Lent 1 C: Thankful Like an Immigrant

The readings for the First Sunday of Lent are:

Old Testament      Deuteronomy 26:1–11

Psalm                    Psalm 91:1–2, 9–16

New Testament     Romans 10:8–13

Gospel                   Luke 4:1–13

Deuteronomy is a recipe for living the life of faith. And it says, “When you have come into the land that the Lord your God is giving you, do these things:

  • Take some of the first fruit that the Lord has given you to the Temple and hand it to the priest, saying, “Yes – I’ve been blessed.”
  • When the priest takes it, make a further confession:
    • My father was a foreigner—a refugee—a wanderer–an alien in Egypt. I am of an immigrant people.
    • My father’s small, vulnerable family was blessed too. In the midst of oppression we cried out to the Lord and he used his terrible might to rescue us, and bring us here.
    • So, here I am with the first fruit of my land as an act of worship.
  • Then you, the Levites and the other aliens who have come to live with you, will celebrate God’s  goodness and God’s generosity together.

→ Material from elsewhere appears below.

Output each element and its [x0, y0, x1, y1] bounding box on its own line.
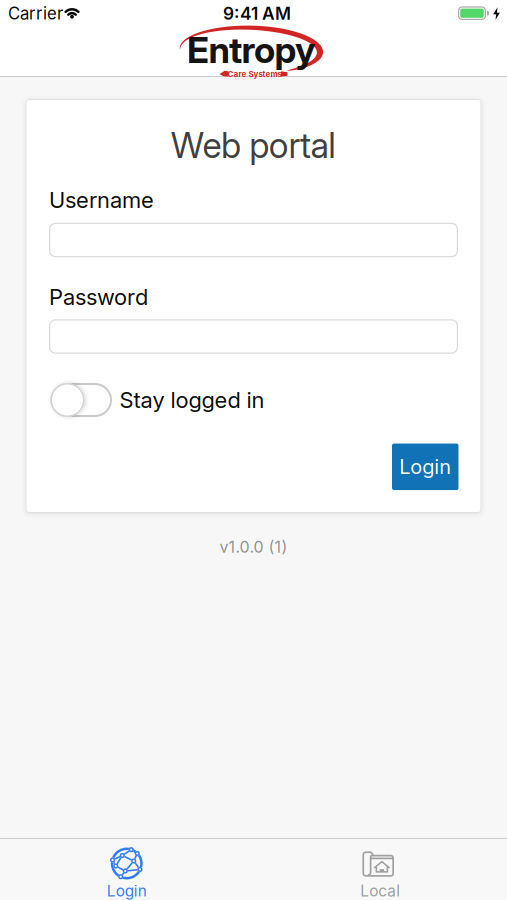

You wouldn’t know it, but we Americans are solidly in that camp. We have “come into the land God has given,” and it’s vital that we remember how to celebrate what we have. Yet our President has given his State of the Union Address, and all we hear is how his approval ratings are way down because things are so horrible.

We should know better; and if we are going to, we had better learn from the immigrants.

We have “come into the land God has given” through immigrants. America’s greatness is the product of being a nation of immigrants. Immigrants of the past, and of today. More than any other nation on earth, the “alien blood” courses through our veins. Almost 50 million of us are immigrants—that’s over 14 percent.

And the rest of us? Unless we are native Americans our ancestors came here looking for opportunity. They were aliens who left their country where there were wars and crop failures and laws that gave the inheritance to the firstborn and not to the rest. They came here and had to sweat and bleed–scratch and save—but God was with them and prospered them.

My own great, great grandparents came over when their families got tired of moving around because of all the conflicts in Switzerland, Germany and Italy. Things were so bad there that America looked promising even in the middle of its own Civil War. Their infant daughter died on the boat coming over. They had other children, but it great, great grandpa died young in a mining accident in the Upper Peninsula of Michigan. My great grandparents moved on with the mining and lumbering businesses and set up a boarding house in the new-frontier town of Ely, Minnesota. They housed other desperate immigrants from Italy, Germany, Wales—a different mix of nations every year. Yes, immigrants literally built the nation. They dug the iron and cut trees that built the buildings we live in today.

So now I have a life in the land God gave me through those immigrant laborers. I have 43 acres of a farm. I have six dogs to take care of nine sheep. I have two cars, a lawn tractor, an ATV, a tractor, and so many books I don’t know what to do!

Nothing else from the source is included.